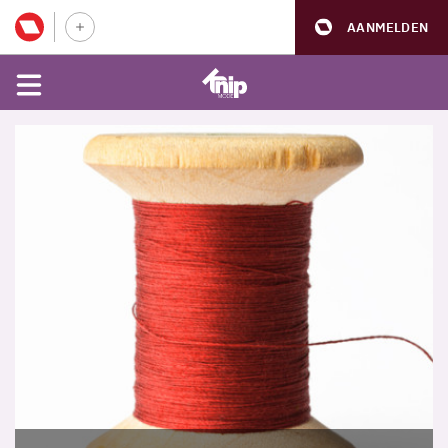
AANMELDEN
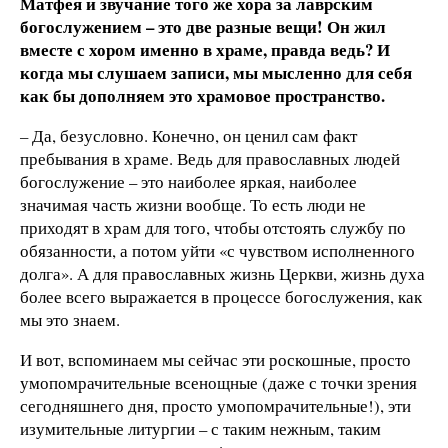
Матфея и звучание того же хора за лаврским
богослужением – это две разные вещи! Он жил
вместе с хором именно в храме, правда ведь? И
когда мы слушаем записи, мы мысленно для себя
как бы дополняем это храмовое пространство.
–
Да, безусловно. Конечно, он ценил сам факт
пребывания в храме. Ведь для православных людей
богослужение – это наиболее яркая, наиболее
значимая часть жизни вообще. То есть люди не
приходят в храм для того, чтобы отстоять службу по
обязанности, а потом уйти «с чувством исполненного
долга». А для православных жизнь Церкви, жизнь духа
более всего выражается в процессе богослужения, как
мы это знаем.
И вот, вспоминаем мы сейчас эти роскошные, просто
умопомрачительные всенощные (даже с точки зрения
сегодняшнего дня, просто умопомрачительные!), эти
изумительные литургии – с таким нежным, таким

==

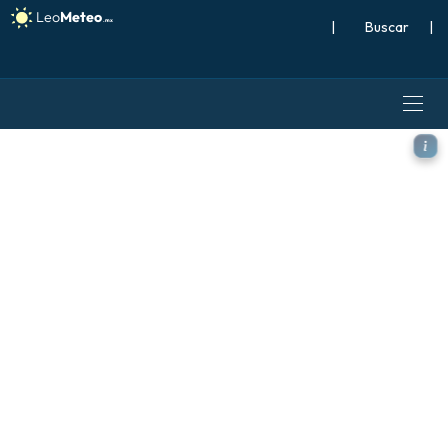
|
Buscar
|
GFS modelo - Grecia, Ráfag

==

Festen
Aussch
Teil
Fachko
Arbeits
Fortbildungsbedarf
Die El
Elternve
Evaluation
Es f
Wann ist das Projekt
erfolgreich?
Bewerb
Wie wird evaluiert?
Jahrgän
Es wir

(WHAT YOU WILL DO)
Show every line above in which the word "того" is found.

(OUTPUT FOR THIS TASK)
Матфея и звучание того же хора за лаврским
приходят в храм для того, чтобы отстоять службу по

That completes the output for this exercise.